Data to examine
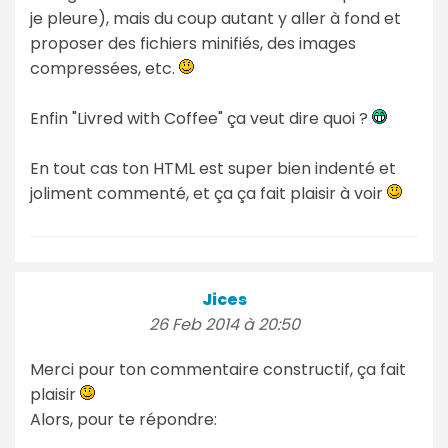
je pleure), mais du coup autant y aller à fond et
proposer des fichiers minifiés, des images
compressées, etc.
Enfin "Livred with Coffee" ça veut dire quoi ?
En tout cas ton HTML est super bien indenté et
joliment commenté, et ça ça fait plaisir à voir
Jices
26 Feb 2014 à 20:50
Merci pour ton commentaire constructif, ça fait
plaisir
Alors, pour te répondre:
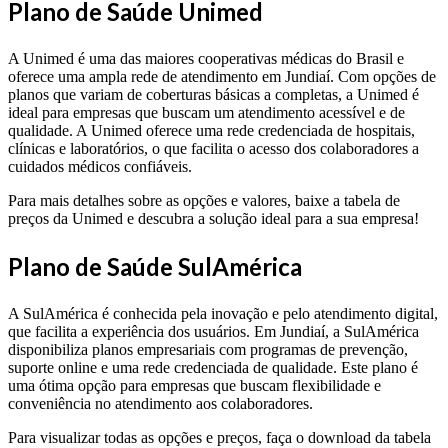
Plano de Saúde Unimed
A Unimed é uma das maiores cooperativas médicas do Brasil e
oferece uma ampla rede de atendimento em Jundiaí. Com opções de
planos que variam de coberturas básicas a completas, a Unimed é
ideal para empresas que buscam um atendimento acessível e de
qualidade. A Unimed oferece uma rede credenciada de hospitais,
clínicas e laboratórios, o que facilita o acesso dos colaboradores a
cuidados médicos confiáveis.
Para mais detalhes sobre as opções e valores, baixe a tabela de
preços da Unimed e descubra a solução ideal para a sua empresa!
Plano de Saúde SulAmérica
A SulAmérica é conhecida pela inovação e pelo atendimento digital,
que facilita a experiência dos usuários. Em Jundiaí, a SulAmérica
disponibiliza planos empresariais com programas de prevenção,
suporte online e uma rede credenciada de qualidade. Este plano é
uma ótima opção para empresas que buscam flexibilidade e
conveniência no atendimento aos colaboradores.
Para visualizar todas as opções e preços, faça o download da tabela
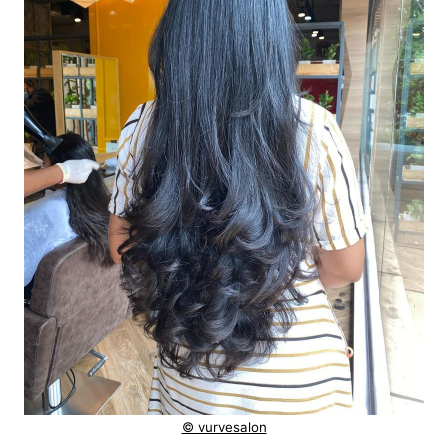
© vurvesalon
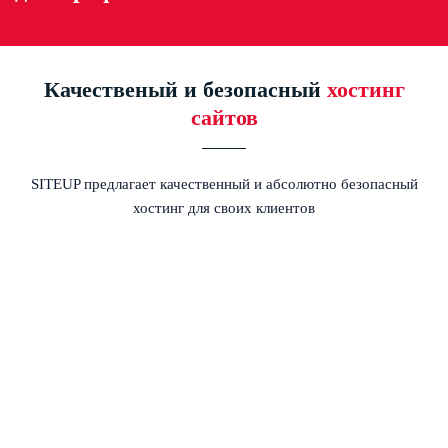
Качественый и безопасный
хостинг
сайтов
SITEUP предлагает качественный и абсолютно безопасный
хостинг для своих клиентов
СКОРОСТЬ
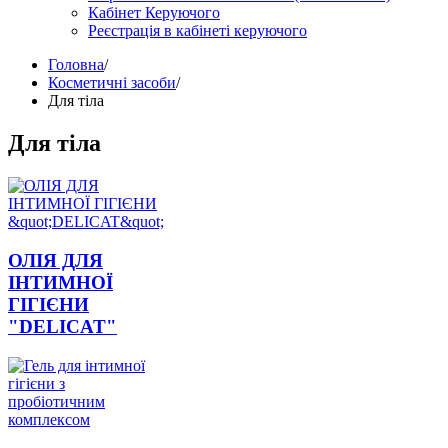
Кабінет Керуючого
Реєстрація в кабінеті керуючого
Головна
/
Косметичні засоби
/
Для тіла
Для тіла
ОЛІЯ ДЛЯ
ІНТИМНОЇ
ГІГІЄНИ
"DELICAT"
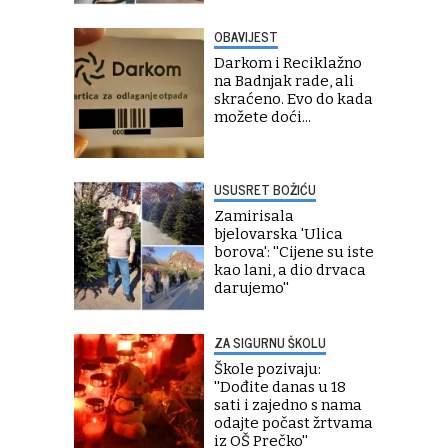
OBAVIJEST
Darkom i Reciklažno
na Badnjak rade, ali
skraćeno. Evo do kada
možete doći...
USUSRET BOŽIĆU
Zamirisala
bjelovarska 'Ulica
borova': ''Cijene su iste
kao lani, a dio drvaca
darujemo''
ZA SIGURNU ŠKOLU
Škole pozivaju:
''Dođite danas u 18
sati i zajedno s nama
odajte počast žrtvama
iz OŠ Prečko''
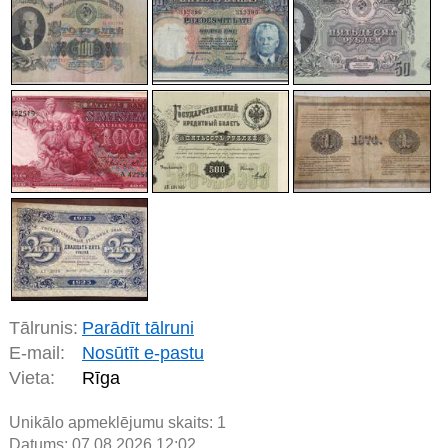
Tālrunis:
Parādīt tālruni
E-mail:
Nosūtīt e-pastu
Vieta:
Rīga
Unikālo apmeklējumu skaits:
1
Datums: 07.08.2026 12:02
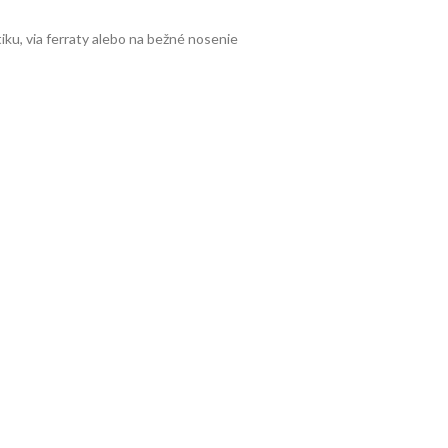
iku, via ferraty alebo na bežné nosenie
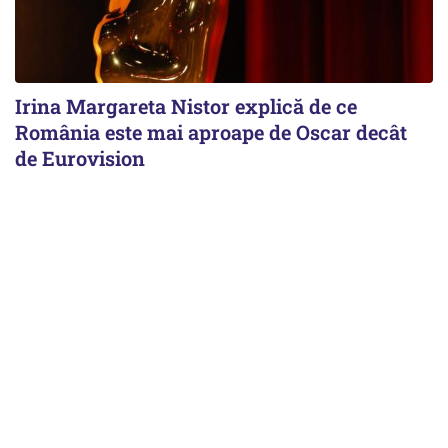
Irina Margareta Nistor explică de ce
România este mai aproape de Oscar decât
de Eurovision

Try it
Repeat the records above exactly, leaving out the pictures.

Solution below
je pleure), mais du coup autant y aller à fond et
proposer des fichiers minifiés, des images
compressées, etc.
Enfin "Livred with Coffee" ça veut dire quoi ?
En tout cas ton HTML est super bien indenté et
joliment commenté, et ça ça fait plaisir à voir
Jices
26 Feb 2014 à 20:50
Merci pour ton commentaire constructif, ça fait
plaisir
Alors, pour te répondre:
Plano de Saúde Unimed
A Unimed é uma das maiores cooperativas médicas do Brasil e
oferece uma ampla rede de atendimento em Jundiaí. Com opções de
planos que variam de coberturas básicas a completas, a Unimed é
ideal para empresas que buscam um atendimento acessível e de
qualidade. A Unimed oferece uma rede credenciada de hospitais,
clínicas e laboratórios, o que facilita o acesso dos colaboradores a
cuidados médicos confiáveis.
Para mais detalhes sobre as opções e valores, baixe a tabela de
preços da Unimed e descubra a solução ideal para a sua empresa!
Plano de Saúde SulAmérica
A SulAmérica é conhecida pela inovação e pelo atendimento digital,
que facilita a experiência dos usuários. Em Jundiaí, a SulAmérica
disponibiliza planos empresariais com programas de prevenção,
suporte online e uma rede credenciada de qualidade. Este plano é
uma ótima opção para empresas que buscam flexibilidade e
conveniência no atendimento aos colaboradores.
Para visualizar todas as opções e preços, faça o download da tabela
© vurvesalon
Качественый и безопасный
хостинг
сайтов
SITEUP предлагает качественный и абсолютно безопасный
хостинг для своих клиентов
СКОРОСТЬ
Кабінет Керуючого
Реєстрація в кабінеті керуючого
Головна
/
Косметичні засоби
/
Для тіла
Для тіла
ОЛІЯ ДЛЯ
ІНТИМНОЇ
ГІГІЄНИ
"DELICAT"
OBAVIJEST
Darkom i Reciklažno
na Badnjak rade, ali
skraćeno. Evo do kada
možete doći...
USUSRET BOŽIĆU
Zamirisala
bjelovarska 'Ulica
borova': ''Cijene su iste
kao lani, a dio drvaca
darujemo''
ZA SIGURNU ŠKOLU
Škole pozivaju:
''Dođite danas u 18
sati i zajedno s nama
odajte počast žrtvama
iz OŠ Prečko''
Tālrunis:
Parādīt tālruni
E-mail:
Nosūtīt e-pastu
Vieta:
Rīga
Unikālo apmeklējumu skaits:
1
Datums: 07.08.2026 12:02
iku, via ferraty alebo na bežné nosenie
Irina Margareta Nistor explică de ce
România este mai aproape de Oscar decât
de Eurovision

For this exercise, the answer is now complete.